‘Egress’ exhibition now live

Senior students tackle current events through their art


Trinity University’s annual Senior Art Major Exhibition is here. This year’s exhibition, titled Egress, bids farewell to six senior art majors by showcasing their best work on campus.

Senior art majors featured in the exhibition include Stella Luck, Skylr McCormick-Isom, Kate Nuelle, Bella Peters, Stephen Sumrall-Orsak and Cole Warner. The exhibition is scheduled to run from April 29th to May 22, and is being held in the Michael and Noémi Neidorff Art Gallery, located on the first floor of the Dickie Smith Art building.

Works from these student artists tackle a variety of concepts through a mixture of media and the exploration of artistic forms. The exhibition is an example of the perseverance, reflection and creativity that Trinity art students behold, especially during a global pandemic.

Front and center are the four fiber works of Stella Luck, senior studio art and Spanish double major. Luck created her pieces of entangled abstract forms using an intricate textile weaving technique called tufting. Luck’s formal choices, including the repetition of the number 1821 on a barcode form, help to convey and connect the intricate ideas behind her work. Drawing inspiration from her experiences as a donor conceived person, Luck’s work invites us to step up close and personal.

Skylr McCormick-Isom’s featured work in the exhibition is a sequence of three conceptually similar paintings titled Conversations with the Ego I, II, and III. McCormick-Isom utilizes surrealist-like imagery to present a battle of self-reflection. Bringing the viewer into a setting reminiscent of a dream that incorporates natural elements, McCormick-Isom’s work emphasizes growth and introspection.

John Cole Warner, a senior art major and architectural studies minor, presents his clay pieces, created with a specific method called slip casting.

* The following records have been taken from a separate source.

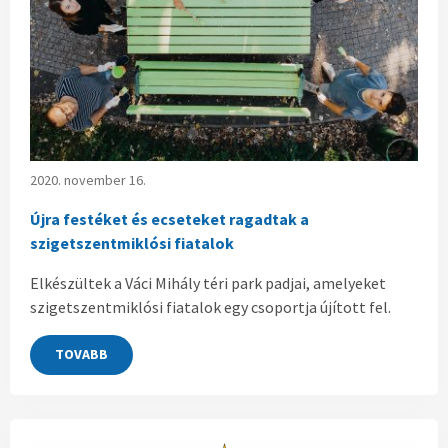
2020. november 16.
Újra festéket és ecseteket ragadtak a
szigetszentmiklósi fiatalok
Elkészültek a Váci Mihály téri park padjai, amelyeket
szigetszentmiklósi fiatalok egy csoportja újított fel.
TOVABB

Warner has grown up creating art and has been taking pottery classes for many years; after graduation he plans on continuing his studies to become an architect.

Warner explained the driving force behind his work in an email interview.

“My process is pretty all over the place and intuitive, so it’s difficult to nail down any specific inspiration,” Warner said. “However, most of my work resembles natural forms, so nature could be seen as my inspiration.”

“I’m primarily focused on creating unique spaces with my forms, so space is my major theme within my work,” said Warner.

Although proud of all of his work, Warner said that his Frankenstein 8 piece is the one that he finds to be the most visually appealing.

Around the corner is the work of Bella Peters, a senior psychology and studio art double major and ALE minor. Peters has a variety of her chalk pastel works included in the exhibition. Peters’ work seems to tackle an inner dichotomy. The use of warm tones and the blending of chalk pastels create thematically and technically striking works.

Kate Nuelle, senior art and art history major and visual contributor for the Trinitonian, confronts humans’ relationship to technology in her three large photographs and three imagined receipts from Google, Amazon and Facebook. Nuelle’s photographs evoke a somber mood towards the relationship between self and technology in a captured space that seems elsewhere and here at once. I was both startled and found comical relief in Nuelle’s imagined receipts — these are worth taking a close look at.

Finally, Stephen Sumrall-Orsak, a senior art major and film studies minor, has contributed his work through a variety of mediums — wood sculpture, sound, video projections, photography and cyanotype printing.

In an email interview, Sumrall-Orsak explained that he was most proud of his work Paradoxical Echo, a microphone set in front of a large piece of basswood carved into an oversized human ear.

“My goal in the creation of this piece is to demonstrate the beauty of the raw wood finish and the meditative quality of mark making left by shaping the piece by hand. Conceptually the piece and concept were created in response to a growing frustration with global politics. My frustration stemmed from a feeling that people had stopped being attentive to the needs and concerns of others. I therefore created a piece which turned hearing into speaking. A microphone takes spoken words or sounds and projects them back at the viewer,” said Sumrall-Orsak.

Sumrall-Orsak explained that his work confronts a variety of themes he encountered throughout the COVID-19 pandemic — including stagnation, routine, repetition, politics, natural beauty, and the passing of time.

“I am inspired by the intersection of tradition and contemporary culture. I like to think of the world including myself within a continuum of practices and technology which have morphed into society as we know it today. I utilize craft process in much of my work favoring a slower process of making. I see these practices as a rejection of today’s rapid culture and a celebration of the time-consuming process of creating,” Sumrall-Orsak said.

Sumrall-Orsak plans to continue his art practice after graduation to build his portfolio for earning a Master of Fine Arts.

Support student artists by checking out their work in this show before it ends on May 22; all campus COVID-19 policies must be strictly adhered to.